Because of the popularity of Utah’s national parks, especially Zion and Bryce, tourists consider the alternative to visiting them during the busy season of summer months, when the huge crowds are there. Families have historically used the summer break from school to take the kids on vacations, so the masses at Zion in June can cramp your style a bit. Planning a trip to Zion in the off-season can be a great strategy for enjoying more of this breathtaking park for less hassle and less money. This article presents the differences between visiting Zion and Bryce National Parks in summer vs. the cooler months of the off-season.
Cost Difference Between Summer and Winter Stays
The hotels in Springdale, Utah fill up fast during the busy season of summer; however, vacancies are plentiful in Springdale in Zion’s off-season. Prices drop to reflect that. Same goes for the hotels which surround Bryce Canyon. Springdale is the charming town at the entrance to Zion, so it is convenient and features excellent hotels, restaurants, and gift shops. Classy vacation rentals, such as the Watchman Villas, are less expensive in winter months. They are well-equipped condos that indulge you and your family with comfort, style, and independence. Food in Springdale can be a little more expensive because restaurants know you have to eat. Convenience cost, like in airports, affects Springdale, too.
Climate Differences Between Zion and Bryce
The overall differences in elevations between Zion and Bryce National Parks make their climates considerably different. Zion ranges from 3,700 feet at its lowest point to 8,726 feet above sea level at the highest land point. Bryce’s elevation begins at 6,620 feet and rises to 9,115 at the highest points.

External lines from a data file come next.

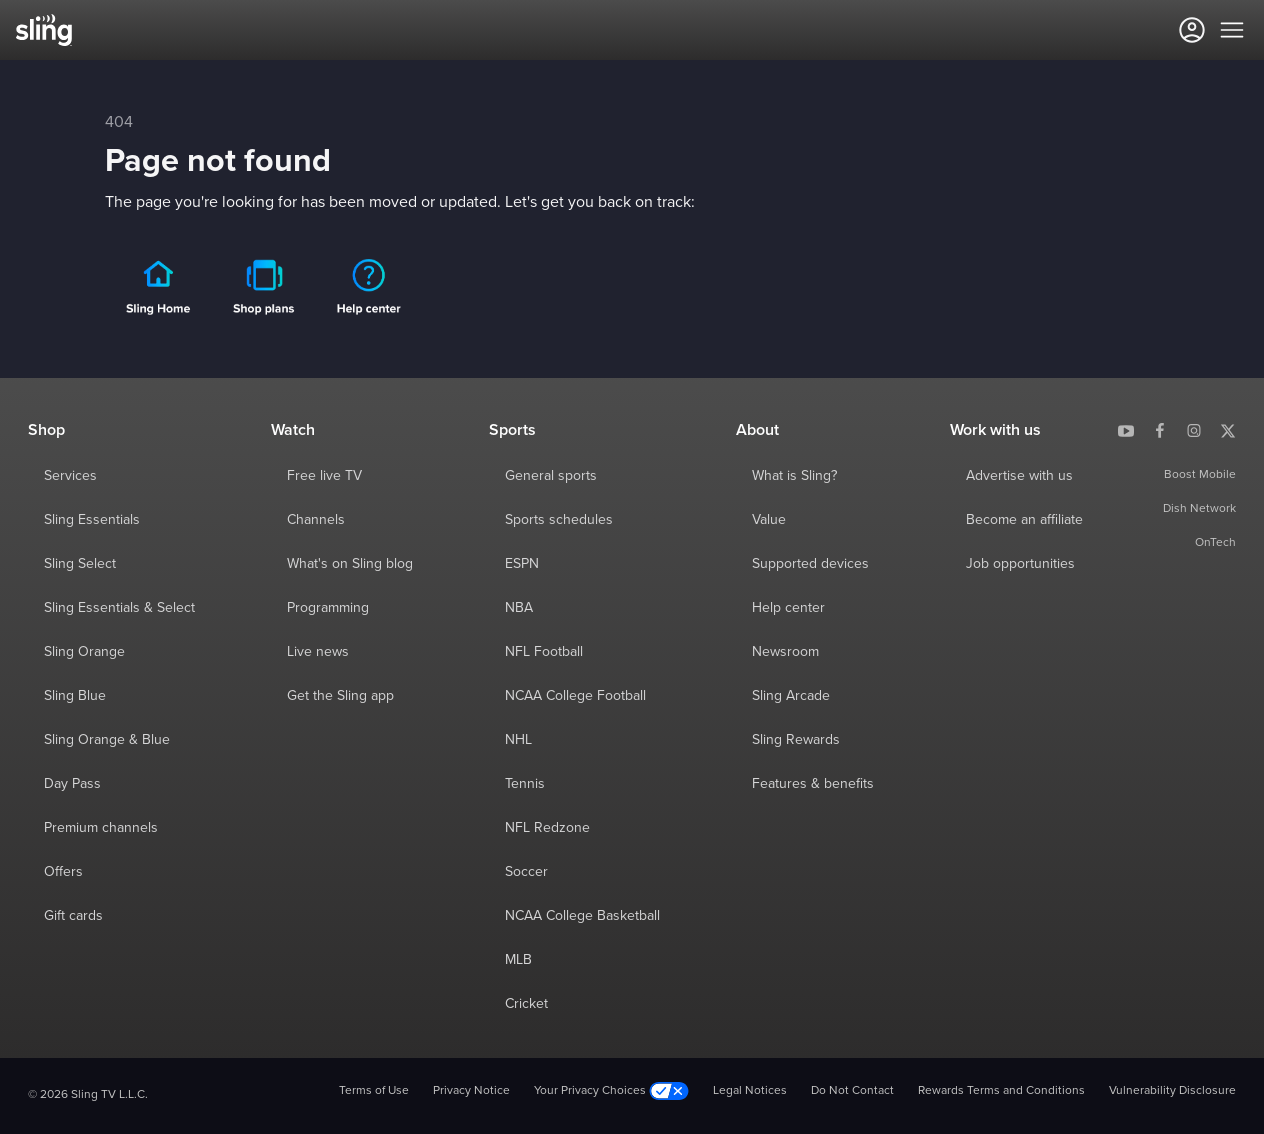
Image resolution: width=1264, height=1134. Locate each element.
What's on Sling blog (350, 564)
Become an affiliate (1024, 520)
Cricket (526, 1004)
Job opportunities (1020, 564)
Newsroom (785, 652)
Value (769, 520)
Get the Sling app (340, 696)
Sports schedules (559, 520)
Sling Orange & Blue (107, 740)
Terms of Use (374, 1091)
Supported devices (810, 564)
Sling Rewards (796, 740)
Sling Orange (84, 652)
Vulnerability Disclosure (1172, 1091)
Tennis (525, 784)
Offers (63, 872)
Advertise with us (1019, 476)
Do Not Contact (852, 1091)
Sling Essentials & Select (119, 608)
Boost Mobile (1200, 475)
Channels (316, 520)
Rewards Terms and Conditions (1001, 1091)
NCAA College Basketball (582, 916)
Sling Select (80, 564)
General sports (551, 476)
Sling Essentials (92, 520)
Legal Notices (750, 1091)
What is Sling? (794, 476)
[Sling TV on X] (1228, 430)
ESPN (522, 564)
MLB (518, 960)
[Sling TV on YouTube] (1126, 430)
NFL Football (544, 652)
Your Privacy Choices (611, 1091)
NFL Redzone (547, 828)
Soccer (526, 872)
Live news (318, 652)
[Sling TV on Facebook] (1160, 430)
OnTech (1215, 543)
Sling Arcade (791, 696)
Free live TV (324, 476)
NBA (519, 608)
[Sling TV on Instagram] (1194, 430)
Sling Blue (75, 696)
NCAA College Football (575, 696)
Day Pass (72, 784)
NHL (518, 740)
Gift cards (73, 916)
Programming (328, 608)
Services (70, 476)
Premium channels (101, 828)
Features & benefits (813, 784)
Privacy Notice (471, 1091)
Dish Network (1199, 509)
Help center (788, 608)
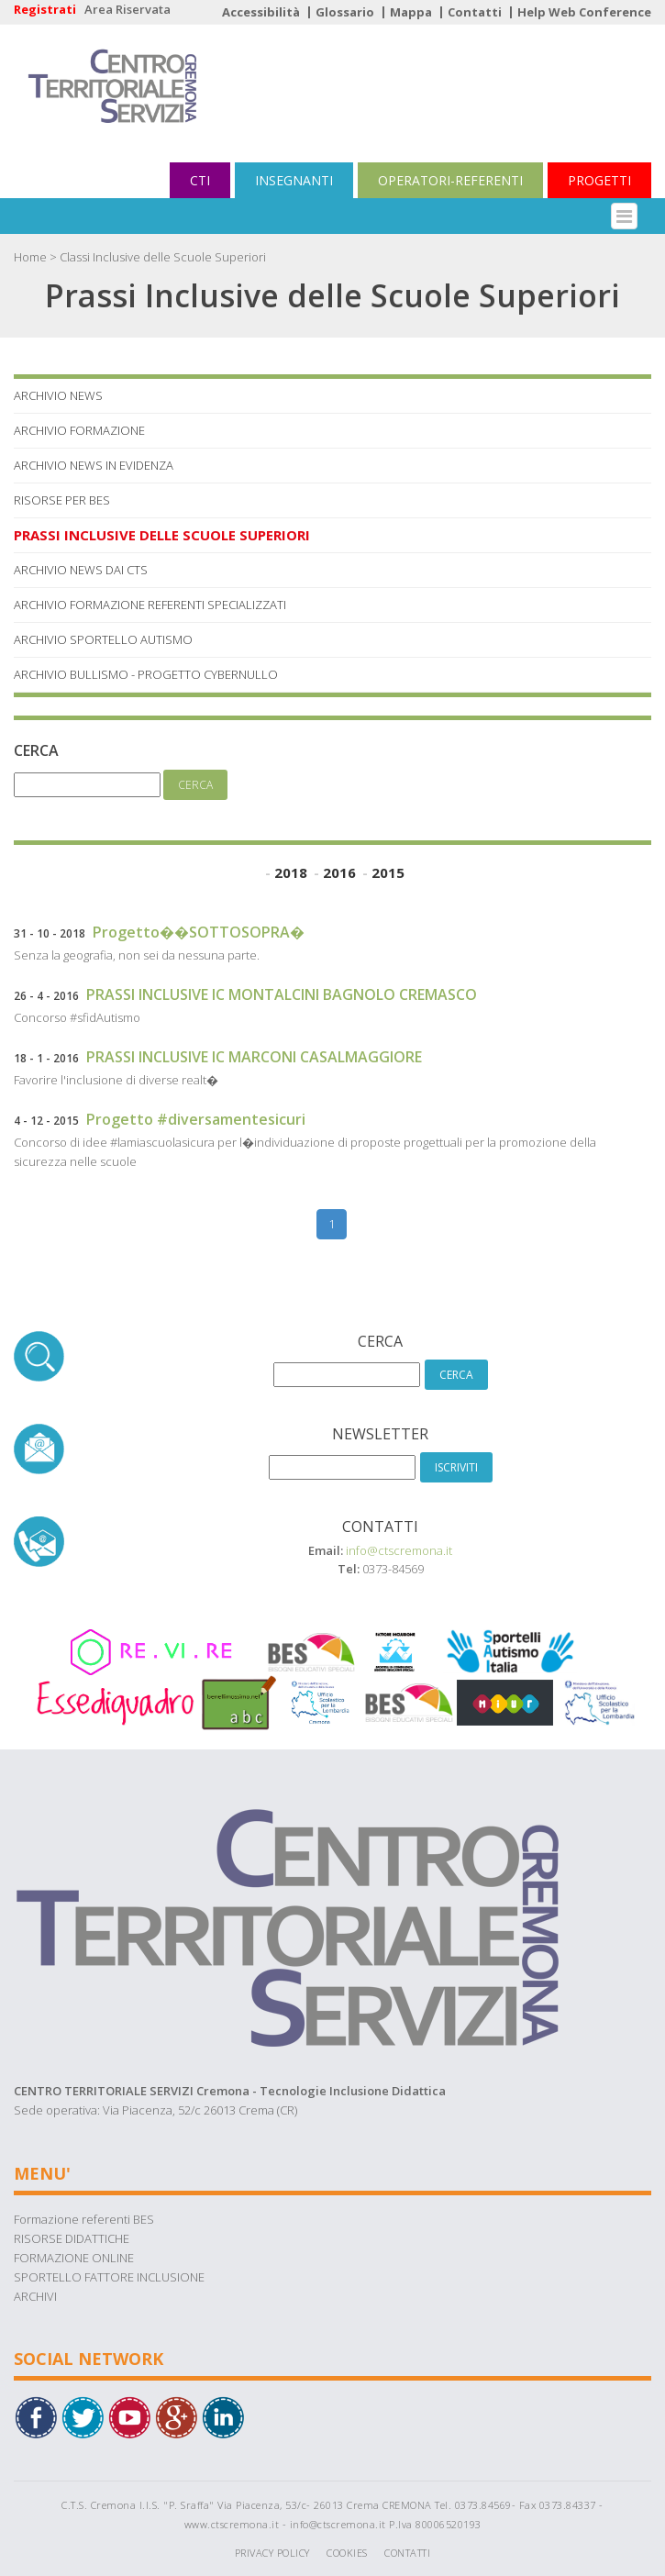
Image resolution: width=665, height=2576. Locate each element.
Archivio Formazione (79, 430)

Therefore, Zion’s climate is milder in winter and hotter in summer than is Bryce’s. This allows easier hiking on the trails of Zion in the off-season, but risk of dehydration in summer months when temperatures hover around 100 degrees Fahrenheit because of the scorching sun. At Bryce in winter, smart hikers need better gear for ice and snow than in Zion. The caveat is that Zion’s trails also can become treacherous with ice and snow at its higher elevations in winter.
Bryce’s temperatures during the Summer months are normally about 10 degrees cooler than Zion’s. So, a typical summer day of 95 degrees at Zion would be about 85 in Bryce. Spring and fall weathers bring more comfortable readings for outdoor activities when daytime highs at Zion are in the 70s and 80s, and overnight lows are in the 40s. At Zion in the off-season, daytime temperatures range between 50 and 60; while overnight freezing is quite common. Bryce sees a lot of 40s and 50s in afternoons of fall and spring, while nights can be at freezing temperatures. Weather at Zion in the off-season is unpredictable, sometimes snowing and freezing, sometimes dry and jacket weather.
At Zion, you’ll want to avoid long hikes in midsummer, when the sun is baking the park, often causing dehydration; and at Bryce Canyon, winter storms can make hiking on steep trails dangerous with ice and snow. Check weather forecasts before heading through the “Narrows” hike along the Virgin River of Zion. A sudden rainstorm can turn a sleepy stream into a raging torrent, which can carry you to drowning.
Access to Zion During Winter Months
Fewer visitors in winter mean no shuttle from Springdale’s hotels to Zion in the off-season. Drive your car right up to trailheads, and see things with more independence. And in case someone sprains an ankle, your car is nearby to quickly transport the injured to the comfort and ice of your hotel.
With smaller crowds, you will have better access to park rangers. They are a great resource of information about the park, so pick their brains.
Both Zion and Bryce are rich in colors; though vegetation is markedly less colorful in winter. With fewer visitors in Zion and Bryce during the off-season, wildlife becomes more ubiquitous. You have a better chance of seeing turkeys, deer, elk, and other animals in the colder months. Many gorgeous photos have been snared of wildlife against a background of reddish sandstone, blue sky, and, sometimes, even a snowcapped hill. A scene of orange Hoodoos (naturally-sculpted statues) topped with white snow at Bryce Canyon is unforgettable for many.